When the book opens up, Charlie Kahn is already dead. But that doesn't mean that we don't get to know him intimately. Through Vera's eyes, and through Charlie's brief addresses to the reader from beyond the grave, we get to see Charlie grow up.

Best Friend Forever?

As they grow up together, Vera and Charlie Kahn are most certainly best friends. He is always there for Vera and involves her in everything that he does. Even when he builds a tree house, he insists on calling it their tree house rather than just his. As Vera explains:

Even though I knew Charlie wanted to do it himself, he called it our project and our tree house. I think it was his way of trying to help me through a hard time. (1.17.1)

Sweet, right? Charlie also insists on protecting Vera, so when the pervert first finds them as little kids, he tells Vera to run home ahead of him. They spend time telling each other all their secrets—Vera even tells him about how her mom used to be a stripper—and have sleepovers like any other best friends. But as they grow older, the nature of their relationship begins to change, and it's unclear if they can continue being friends as they begin to follow different paths.

Determined to be Different

Charlie has always been determined to be different. Different from other kids, and definitely different from his family. He doesn't want to be weak like his mother, and he doesn't want to be mean and cruel like his father either.

But Charlie's determination to be different from everyone else leads him down a bad path. He doesn't stay on the straight and narrow like Vera, and instead he starts drinking, smoking, and driving a motorcycle. He falls in with the Detentionheads and begins dating the queen of the misfits, Jenny Flick. The worst part is, though, that in trying so hard to be different, he ends up just like his father—a troubled guy who can explode in violence. He even ends up hitting Vera. But look at how he explains the reason he does so:

Oh yes. I would kill to be a pickle on Vera's Big Mac. Because Vera gave a s***. 

And she knew how to tell the truth.

And she loved me.

So I hit her. Right when she said that, I hit her. (4.5.33-36)

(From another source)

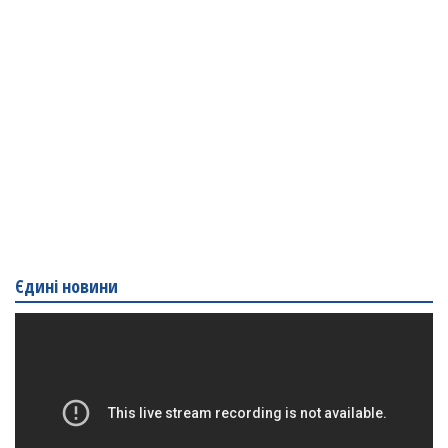
Єдині новини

It's as though Charlie's so freaked out by how much he cares for Vera—and how much she cares for him—that he responds by literally pushing her away. And it works: Vera no longer wants to be friends with him. So while Charlie's officially proven himself to be different, he's done so in a horrible way.

From Beyond the Grave

Charlie continues to be a big player in the story even when he's dead. First of all, he practically stalks Vera with his army of ghostly Charlies in order to convince her to go to the police and clear his name:

They climbed into the front window with the black Labrador puppies and beckoned with flat, paperlike fingers.

They are trying to get me to come to terms with what happened there. They are trying to get me to clear Charlie's name, but I'm just not ready to do that. (1.9.3-4)

The dead Charlies follow Vera everywhere, annoying her, protecting her, and most of all, not letting her forget about the nature of Charlie's death. Charlie also addresses the reader directly from the grave so that the story we get isn't just told from Vera's point of view. He inserts his own take on events that happened between them, like why he was drawn to Jenny Flick and chose her over Vera:

But why did I turn on Vera? I don't know. Because I didn't want her to see what I was becoming—a sneaky person who couldn't stop himself from doing s*** he shouldn't do. Maybe because I knew Vera was falling for me and I knew I was falling for her. Maybe because I knew she was fine and didn't need to be rescued, like Jenny and I did. (3.10.50)

Through dead Charlie's insight, we see what really happened through his perspective. Though he may have acted like a jerk toward Vera, we also see the demons that chased him and why he behaved the way that he did. And in seeing this, it's hard not to feel sorry for the kid. After all, Vera might be a loner, but Charlie really was pretty alone in the world during his lifetime.